Now we are told that Hispanics are the largest minority group. Now we are told, by a Supreme Court consisting almost entirely of Republican appointees, that consenting adults do not need the consent of the government. If there is a real American people outside of the Constitution, will these people integrate this next wave? Will they stand by idly if they feel they are being outvoted, if they feel that the Constitution irretrievably does not reflect their values? Do these American people believe that easy absorption into the American people is a fundamental part of being an American (so that my argument collapses on itself)? Have we already absorbed these populations?
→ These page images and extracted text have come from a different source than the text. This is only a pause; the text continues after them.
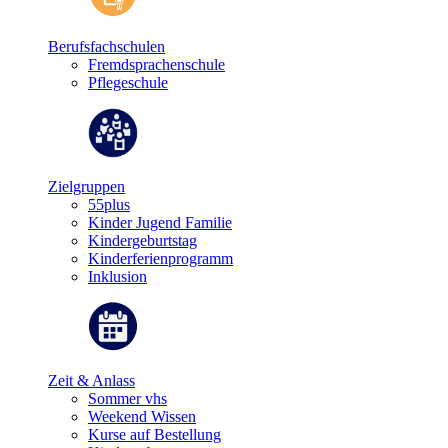
Berufsfachschulen
Fremdsprachenschule
Pflegeschule
Zielgruppen
55plus
Kinder Jugend Familie
Kindergeburtstag
Kinderferienprogramm
Inklusion
Zeit & Anlass
Sommer vhs
Weekend Wissen
Kurse auf Bestellung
Are they all now Americans by common consent?

Another way of looking at it is to say that secession (leading to the Civil War) became the only option once the Southern states realized that they had permanently lost their ability to control the Federal government on the slavery question. Southerners did not want states rights. They wanted Federal control.

We may be at the beginning of an equally damaging rear guard action of those who believe that the Constitution was made for the benefit of a certain kind of person, and a certain kind of person only. They think that if the Constitution no longer serves them, the government ought to be shut down. They tried it before. They’ll try it again.

One big difference between movement conservatism and those states that seceded from the Union is the reaction of the opposition. During the 19th century, it was understood by everyone that there was a philosophical point where a state would exercise its right to secede. People voting for Abraham Lincoln might not have really believed that the South would secede, but they were aware of the threat. The theory of the state’s right to secede was well understood, had been tossed back and forth for about 50 years, and people had strong feelings about it both ways.

Newt Gingrich and the Republicans attempted to close the government down. They had the power to do that, but not the power to consolidate the gain. At the time, the press made it sound as if the Republicans were concerned about the size of the government, or the level of taxation. However, anyone who is looking understands that Newt Gingrich was upset at the idea of a government that could not be manipulated by people like him. There is a lot of high flying talk to Newt, but is it all just a fancy way of dressing up resentment that great granddaddy Gingrich lost the Civil War? I have no idea.

People now wish to close the government down (to reverse the result of the Civil War?), and to do so in such a way that we like it. Cut taxes, wait for a fiscal crisis, then contend that the government cannot operate under the circumstances. I do not think I misstate people like Tom DeLay and Grover Norquist when I attribute this strategy to them. (Where is Karl Rove on this?) Norquist has been very straightforward about it. The so-called liberal media is not listening. Notwithstanding all of the channels on premium cable, it appears that the Gingrich revolution will not be televised.